昨日から体調が宜しくない。昨晩夕食を終えた頃にピークがやってきて早々にベッドに潜りこんだ。私にとっては眠りが一番の薬。大抵の場合は眠るだけで元気が蘇る。だから朝になればまたいつもの元気な自分になると思っていたのに、身体が言うことを聞かぬ。それで今日は一日身体を休めることにした。それなのに。8時半になった途端、一斉に始まった騒音。窓の外を眺めてみたらあちらでもこちらでも庭師が庭の手入れをしているではないか。北と西と東に隣接した庭で庭師たちが草を刈ったり落ち葉を吹き飛ばしたり石畳をジェットで水洗いしたり。どれもこれも音が大きいものばかり。その作業をしている庭師たちは耳カバーをしているから。それほど苦でもないらしい。はーっと大きなため息をついてベッドに深く潜りこんだ。眠りに落ちそうにはないが、横たえて体を休めるだけだって良いと思いながら。浅い眠りだった。音が邪魔して完全に眠り落ちることがなかった。ところが正午になった途端、3か所の庭の作業がぴたりと止んだ。工事にしろ庭の手入れにしろ、作業をする人達は時間に厳密。身体を使う分だけ昼食時間が待ち遠しいに違いない。身体を使う分だけ昼食が美味しいに違いない。

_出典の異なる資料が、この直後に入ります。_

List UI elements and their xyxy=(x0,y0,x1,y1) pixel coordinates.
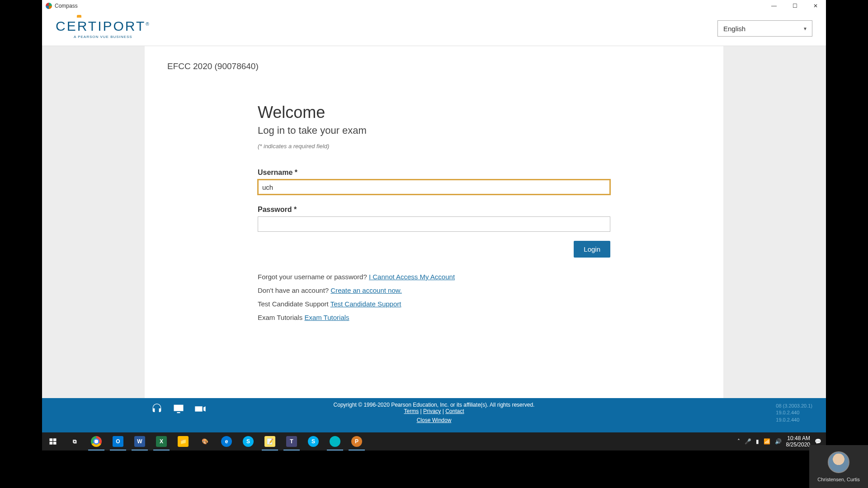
support-link[interactable]: Test Candidate Support xyxy=(330,300,401,308)
forgot-link[interactable]: I Cannot Access My Account xyxy=(369,273,455,281)
svg-rect-2 xyxy=(50,442,53,445)
excel-icon[interactable]: X xyxy=(151,432,172,450)
monitor-icon[interactable] xyxy=(172,403,185,417)
teams-icon[interactable]: T xyxy=(281,432,302,450)
terms-link[interactable]: Terms xyxy=(404,408,419,414)
required-note: (* indicates a required field) xyxy=(258,143,606,150)
skype-business-icon[interactable]: S xyxy=(302,432,324,450)
participant-name: Christensen, Curtis xyxy=(817,477,860,482)
compass-taskbar-icon[interactable]: P xyxy=(346,432,368,450)
chrome-icon[interactable] xyxy=(85,432,107,450)
svg-rect-0 xyxy=(50,438,53,441)
paint-icon[interactable]: 🎨 xyxy=(194,432,216,450)
support-prompt: Test Candidate Support xyxy=(258,300,330,308)
login-button[interactable]: Login xyxy=(574,241,610,258)
no-account-prompt: Don't have an account? xyxy=(258,286,330,294)
action-center-icon[interactable]: 💬 xyxy=(815,438,821,445)
window-title: Compass xyxy=(55,3,78,9)
app-icon xyxy=(46,3,52,9)
word-icon[interactable]: W xyxy=(129,432,151,450)
taskbar-clock[interactable]: 10:48 AM 8/25/2020 xyxy=(786,435,810,448)
minimize-button[interactable]: — xyxy=(764,0,784,11)
tray-wifi-icon[interactable]: 📶 xyxy=(764,438,770,445)
password-label: Password * xyxy=(258,206,606,214)
tray-battery-icon[interactable]: ▮ xyxy=(756,438,759,445)
logo-subtitle: A PEARSON VUE BUSINESS xyxy=(74,35,132,39)
maximize-button[interactable]: ☐ xyxy=(784,0,805,11)
tray-volume-icon[interactable]: 🔊 xyxy=(775,438,782,445)
testing-center-name: EFCC 2020 (90078640) xyxy=(167,61,606,71)
meeting-participant-tile: Christensen, Curtis xyxy=(809,445,868,488)
app-footer: Copyright © 1996-2020 Pearson Education,… xyxy=(42,398,826,432)
window-titlebar: Compass — ☐ ✕ xyxy=(42,0,826,11)
app-icon-1[interactable] xyxy=(324,432,346,450)
sticky-notes-icon[interactable]: 📝 xyxy=(259,432,281,450)
version-2: 19.0.2.440 xyxy=(776,409,812,416)
copyright-text: Copyright © 1996-2020 Pearson Education,… xyxy=(334,402,535,408)
forgot-prompt: Forgot your username or password? xyxy=(258,273,369,281)
headset-icon[interactable] xyxy=(151,403,163,417)
task-view-button[interactable]: ⧉ xyxy=(64,432,85,450)
certiport-logo: CERTIPORT® A PEARSON VUE BUSINESS xyxy=(56,19,151,39)
close-button[interactable]: ✕ xyxy=(805,0,826,11)
login-subheading: Log in to take your exam xyxy=(258,125,606,136)
version-3: 19.0.2.440 xyxy=(776,417,812,423)
projector-icon[interactable] xyxy=(194,403,207,417)
username-label: Username * xyxy=(258,169,606,177)
login-panel: EFCC 2020 (90078640) Welcome Log in to t… xyxy=(145,46,723,398)
svg-rect-3 xyxy=(53,442,57,445)
username-input[interactable] xyxy=(258,179,610,195)
create-account-link[interactable]: Create an account now. xyxy=(330,286,402,294)
app-header: CERTIPORT® A PEARSON VUE BUSINESS Englis… xyxy=(42,11,826,46)
tray-mic-icon[interactable]: 🎤 xyxy=(745,438,751,445)
contact-link[interactable]: Contact xyxy=(445,408,464,414)
windows-taskbar: ⧉ O W X 📁 🎨 e S 📝 T S P ˄ 🎤 ▮ 📶 🔊 10:48 … xyxy=(42,432,826,450)
welcome-heading: Welcome xyxy=(258,103,606,122)
edge-icon[interactable]: e xyxy=(216,432,237,450)
tutorials-prompt: Exam Tutorials xyxy=(258,314,304,321)
language-value: English xyxy=(723,25,745,33)
outlook-icon[interactable]: O xyxy=(107,432,129,450)
skype-icon[interactable]: S xyxy=(237,432,259,450)
file-explorer-icon[interactable]: 📁 xyxy=(172,432,194,450)
privacy-link[interactable]: Privacy xyxy=(423,408,441,414)
password-input[interactable] xyxy=(258,216,610,232)
start-button[interactable] xyxy=(42,432,64,450)
language-select[interactable]: English xyxy=(717,20,812,37)
close-window-link[interactable]: Close Window xyxy=(334,417,535,423)
tray-chevron-icon[interactable]: ˄ xyxy=(737,438,740,445)
svg-rect-1 xyxy=(53,438,57,441)
avatar xyxy=(828,451,849,473)
tutorials-link[interactable]: Exam Tutorials xyxy=(304,314,349,321)
version-1: 08 (3.2003.20.1) xyxy=(776,403,812,409)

数日前、久し振りに旧市街のジェラート屋さんに入った。私の気に入りの店のひとつで、春夏と足しげく通う店だ。春めいてきたせいもあり、冬の間ガラガラだった店内も、美味しいジェラートを買い求める客で賑わっていた。その中に若い母親と小さな子供。母親は持ち帰り用の大きな器にジェラートを詰めて貰う為にあれとこれとなんて言いながら店の人と話をしていた。彼女の子供は3歳くらいの男の子。あまりに可愛い顔なので女の子かと見間違うほどだった。その彼が、私のところにやってきて訊く。何て名前なの? それで私が自分の名前を教えると、初めて聞く名前だったに違いなく、彼は口をあんぐりと空けて言葉を失った。その様子を見ていた母親が、日本の名前なのよと彼に教えると、なーんだ、そうなのか、なんて言うので、居合わせた大人たちが顔を見合わせて笑った。それから彼は次から次へと話をした。どんなものが好きとか、どんなことをしたいとか。とてもお喋りが上手で、聞き耳を立てていた大人の笑みを誘った。そのうち母親が買い物を終えて、さあ、帰ろうと声を掛けると、彼は私の手をぎゅっと握り、私の名前を呼んだ。先ほどあれほど驚いた私の名前を。また会おうねなんて言って何度も後ろを振り返りながら店を出て行ったけど、案外本当にまたこの店で会えるのかもしれない。お喋りが上手な男の子。きっとどこへ行っても人気者なのだろう。それにしてもジェラートの季節到来。沢山でなくて良いのだ。冷たいジェラートをほんの少し。さあ、此れからジェラートの店の前を素通りするのが難しい。良い季節の証拠である。もうひとつの証拠は夏時間。今週末には夏時間が始まる。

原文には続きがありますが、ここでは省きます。